## Task directions
Only lines with the string "sinh" should be returned from the data below.

## Material supplied

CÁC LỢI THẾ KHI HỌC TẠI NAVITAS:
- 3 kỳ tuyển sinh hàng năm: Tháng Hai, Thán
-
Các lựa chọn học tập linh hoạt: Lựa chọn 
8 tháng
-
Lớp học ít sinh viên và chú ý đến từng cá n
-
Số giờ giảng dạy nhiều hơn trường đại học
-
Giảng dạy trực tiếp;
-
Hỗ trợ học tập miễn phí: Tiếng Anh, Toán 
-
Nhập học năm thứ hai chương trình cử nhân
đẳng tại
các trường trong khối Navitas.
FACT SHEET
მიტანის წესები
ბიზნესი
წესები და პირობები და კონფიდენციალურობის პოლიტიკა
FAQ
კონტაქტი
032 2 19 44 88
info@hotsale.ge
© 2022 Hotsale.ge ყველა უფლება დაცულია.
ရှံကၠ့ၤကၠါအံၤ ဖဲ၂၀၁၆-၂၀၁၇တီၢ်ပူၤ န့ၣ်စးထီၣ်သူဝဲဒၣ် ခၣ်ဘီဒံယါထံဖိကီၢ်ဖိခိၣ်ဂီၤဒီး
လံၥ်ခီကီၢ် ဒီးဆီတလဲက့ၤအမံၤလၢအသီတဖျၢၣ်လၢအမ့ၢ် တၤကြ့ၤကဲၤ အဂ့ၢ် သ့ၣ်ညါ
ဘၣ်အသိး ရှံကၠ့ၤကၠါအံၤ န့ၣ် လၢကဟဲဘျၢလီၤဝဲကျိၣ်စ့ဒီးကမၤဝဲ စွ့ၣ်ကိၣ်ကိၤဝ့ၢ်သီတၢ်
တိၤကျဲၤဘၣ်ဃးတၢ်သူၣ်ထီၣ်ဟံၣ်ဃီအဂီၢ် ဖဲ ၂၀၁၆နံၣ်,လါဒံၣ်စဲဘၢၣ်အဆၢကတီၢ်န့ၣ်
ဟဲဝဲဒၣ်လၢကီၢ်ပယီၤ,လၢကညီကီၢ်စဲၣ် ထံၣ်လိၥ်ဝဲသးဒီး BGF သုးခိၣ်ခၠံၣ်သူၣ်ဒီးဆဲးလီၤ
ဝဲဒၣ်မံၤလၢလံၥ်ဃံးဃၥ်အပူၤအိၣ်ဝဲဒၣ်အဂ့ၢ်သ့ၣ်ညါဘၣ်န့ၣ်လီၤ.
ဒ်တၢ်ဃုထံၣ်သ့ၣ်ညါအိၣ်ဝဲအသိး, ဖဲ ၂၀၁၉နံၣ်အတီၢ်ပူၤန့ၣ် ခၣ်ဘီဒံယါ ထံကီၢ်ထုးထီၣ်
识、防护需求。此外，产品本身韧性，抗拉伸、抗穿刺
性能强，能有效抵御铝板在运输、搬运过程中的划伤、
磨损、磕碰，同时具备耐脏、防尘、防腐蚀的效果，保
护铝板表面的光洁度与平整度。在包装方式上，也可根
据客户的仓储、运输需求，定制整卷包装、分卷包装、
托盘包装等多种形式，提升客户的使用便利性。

...

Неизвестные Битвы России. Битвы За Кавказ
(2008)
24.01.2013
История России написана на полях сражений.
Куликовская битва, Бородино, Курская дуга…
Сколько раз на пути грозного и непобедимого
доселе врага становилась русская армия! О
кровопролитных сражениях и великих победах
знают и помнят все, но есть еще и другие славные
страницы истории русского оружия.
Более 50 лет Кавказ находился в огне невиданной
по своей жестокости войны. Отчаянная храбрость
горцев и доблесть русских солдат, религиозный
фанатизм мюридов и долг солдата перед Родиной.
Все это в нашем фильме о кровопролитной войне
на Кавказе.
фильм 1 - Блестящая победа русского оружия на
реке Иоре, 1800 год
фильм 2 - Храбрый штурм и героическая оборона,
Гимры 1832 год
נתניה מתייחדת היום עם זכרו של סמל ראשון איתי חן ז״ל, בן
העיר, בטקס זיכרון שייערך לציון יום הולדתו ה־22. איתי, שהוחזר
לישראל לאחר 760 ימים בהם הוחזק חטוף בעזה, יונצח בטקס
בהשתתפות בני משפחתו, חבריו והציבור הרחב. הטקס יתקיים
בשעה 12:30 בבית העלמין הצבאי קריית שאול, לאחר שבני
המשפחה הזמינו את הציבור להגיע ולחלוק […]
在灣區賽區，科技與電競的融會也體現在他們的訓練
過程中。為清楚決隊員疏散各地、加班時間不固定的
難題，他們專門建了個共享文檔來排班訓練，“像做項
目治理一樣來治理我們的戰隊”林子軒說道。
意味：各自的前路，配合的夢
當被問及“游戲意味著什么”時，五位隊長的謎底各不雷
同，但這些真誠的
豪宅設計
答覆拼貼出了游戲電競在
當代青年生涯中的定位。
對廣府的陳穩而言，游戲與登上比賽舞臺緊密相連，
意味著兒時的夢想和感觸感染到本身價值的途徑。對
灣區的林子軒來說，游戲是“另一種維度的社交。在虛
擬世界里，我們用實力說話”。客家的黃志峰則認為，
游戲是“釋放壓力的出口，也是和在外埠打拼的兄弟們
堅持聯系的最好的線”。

* * *

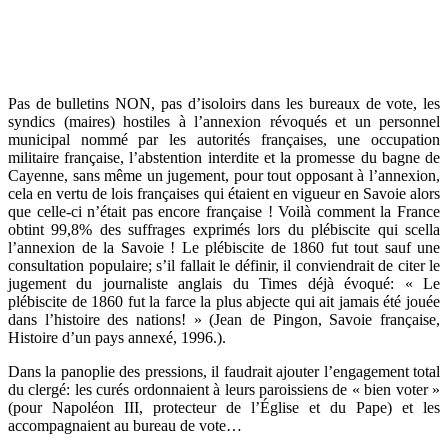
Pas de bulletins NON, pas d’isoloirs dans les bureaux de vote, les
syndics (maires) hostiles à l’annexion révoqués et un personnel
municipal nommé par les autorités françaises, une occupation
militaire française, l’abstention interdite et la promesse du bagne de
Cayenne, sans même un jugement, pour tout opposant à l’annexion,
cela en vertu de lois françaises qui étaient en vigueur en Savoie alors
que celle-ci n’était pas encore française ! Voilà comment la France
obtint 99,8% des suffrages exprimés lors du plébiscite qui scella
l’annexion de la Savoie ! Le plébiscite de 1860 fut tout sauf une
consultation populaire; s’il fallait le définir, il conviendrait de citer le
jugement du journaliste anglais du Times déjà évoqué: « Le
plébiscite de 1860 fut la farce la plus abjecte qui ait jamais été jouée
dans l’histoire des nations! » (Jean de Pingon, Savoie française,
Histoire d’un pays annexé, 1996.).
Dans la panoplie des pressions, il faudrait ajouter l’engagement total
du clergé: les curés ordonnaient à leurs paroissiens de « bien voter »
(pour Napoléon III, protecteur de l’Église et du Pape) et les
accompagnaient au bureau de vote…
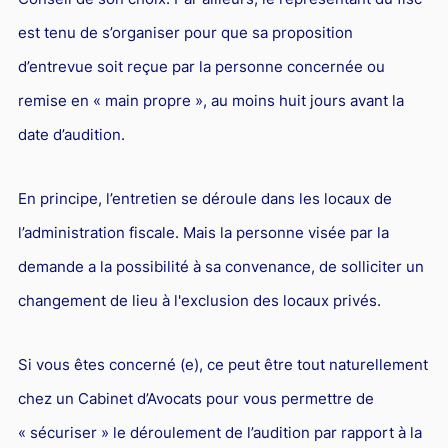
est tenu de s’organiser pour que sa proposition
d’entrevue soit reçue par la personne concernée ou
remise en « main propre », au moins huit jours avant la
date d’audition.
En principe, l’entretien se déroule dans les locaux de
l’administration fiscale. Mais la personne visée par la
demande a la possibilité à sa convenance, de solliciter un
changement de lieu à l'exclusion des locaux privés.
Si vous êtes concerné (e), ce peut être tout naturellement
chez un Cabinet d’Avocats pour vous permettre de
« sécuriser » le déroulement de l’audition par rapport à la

## Written answer
- 3 kỳ tuyển sinh hàng năm: Tháng Hai, Thán
Lớp học ít sinh viên và chú ý đến từng cá n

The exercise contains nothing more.